Likewise, my report that I heard my mother today - she died in 1977, or tasted the icing on the cake that was not present in the room, should not result in a finding that I have experienced an hallucination, because it could not reasonably be concluded that either my mother's voice, or the taste of the icing on the cake, was created by and within my mind and had not existed outside of my mind, as the definition of hallucination requires. Extrinsic to my mind and in the real world of people, events, and objects, I would have had to have been taught the concept of "mother" and to have been introduced to my mother. I would have had to have learned about voices and to have originally heard my mother's voice, learned the meaning of "icing" and of "cake", been introduced to the taste of icing, and to have remembered all of that, in order to have heard my mother today or to have tasted the icing.
Just as the physics principle, "the relativity of simultaneity", explains our perception "now" of a black hole originating in the remote past in a distant quasar 13 billion light years away (long since extinct), so my present, real time hearing of my long-deceased mother, or the taste of the icing on the cake not present in the room, did not originate in my mind, but presumably came from other times and places - therefor an experience failing to meet the required element of the definition of hallucination, that the experience be created within the mind and lack an external stimulus or referent.
Likewise, even terrifying experiences do not qualify as hallucinations, psychiatry having neglected to demonstrate that they lack an origin outside the beholder's mind, in the imagery provided by prior life events carried to the present by explicit or subliminal memories of that imagery. Imagination is not hallucination. What is lacking is a showing that those experiences fit the definition of hallucinations, painful, fearful,or disturbing as they may be.
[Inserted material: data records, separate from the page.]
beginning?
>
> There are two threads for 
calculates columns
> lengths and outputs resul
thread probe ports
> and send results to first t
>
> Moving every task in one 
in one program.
The essence of my position is that ALL hallucinations are a figment of psychiatry, a myth. Absent psychiatric evidence to the contrary, they are conceptually like all other experiences; there are not two kinds of experiences - hallucinatory and non-hallucinatory, and they do not originate in the mind but originate in the imagery provided by prior experiences in the real world and should not be differentiated from other experiences. In content, each experience is uniquely different from all other experiences, may be coped with in different ways, may engender different behaviors, and thus may be experienced by the actor and by witnesses in different ways.
By way of illustration, the sexual encounter of an adolescent boy with a female resulting in a nocturnal emission, is a “real” experience even though there is nobody present but the youth himself alone in his bed, clad in his wet pajamas, during the entire episode, just as hearing my dead mother is a “real” experience; likewise tasting the icing on the cake that is not there; likewise seeing the extinct quasar - all of these are members of the single class of things called EXPERIENCES, and none of these provide a legitimate occasion for pathologizing human experiences, even though some experiences are quite upsetting and engender behavior that is disturbing to observers.
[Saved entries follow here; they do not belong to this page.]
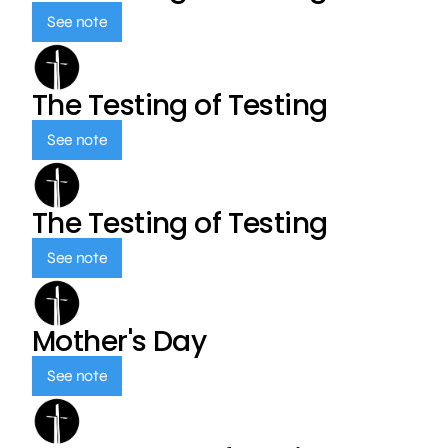
See note
The Testing of Testing
See note
The Testing of Testing
See note
Mother's Day
See note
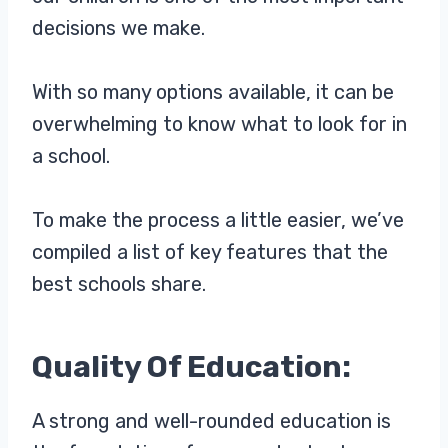
decisions we make.
With so many options available, it can be
overwhelming to know what to look for in
a school.
To make the process a little easier, we’ve
compiled a list of key features that the
best schools share.
Quality Of Education:
A strong and well-rounded education is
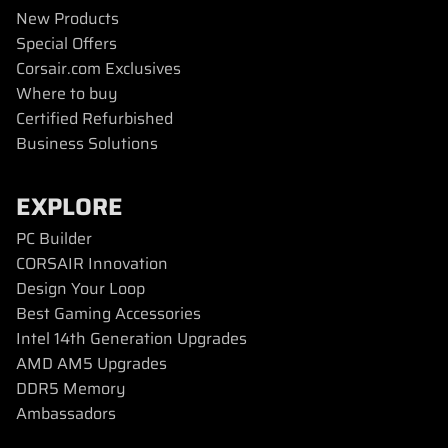
New Products
Special Offers
Corsair.com Exclusives
Where to buy
Certified Refurbished
Business Solutions
EXPLORE
PC Builder
CORSAIR Innovation
Design Your Loop
Best Gaming Accessories
Intel 14th Generation Upgrades
AMD AM5 Upgrades
DDR5 Memory
Ambassadors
Noting, again, that by definition hallucinations require that they be created by and within the mind and have no external stimulus or referent outside of the mind, and coupling that with the lack of psychiatric evidence that any experiences have ever fulfilled those conditions, we are left with the reality that the existence of hallucinations has not been established. The use of technical psychiatric jargon, buzzwords, or other word magic fails to bridge that gap. The shortfall is one of substance and not one of form. Psychiatric verbigeration which seeks to pathologize human upset and disturbing behavior, only begs the question and constitutes tendentiousness.
The question [Why I heard my dead mother today?], or [Why I tasted the icing on the absent cake?] presents an interesting subject for analysis and investigation. Absent psychiatric evidence, however, invoking the concept of hallucination, remains a figment of psychiatric wishful thinking, introduces intellectual contamination, and gratuitously employs mythology to support the existence of schizophrenia or the like. See Thomas S. Szasz, SCHIZOPHRENIA: THE SACRED SYMBOL OF PSYCHIATRY. As with the spurious use in physics of luminiferous ether, that of the fantasized existence of hallucination, only muddies the waters.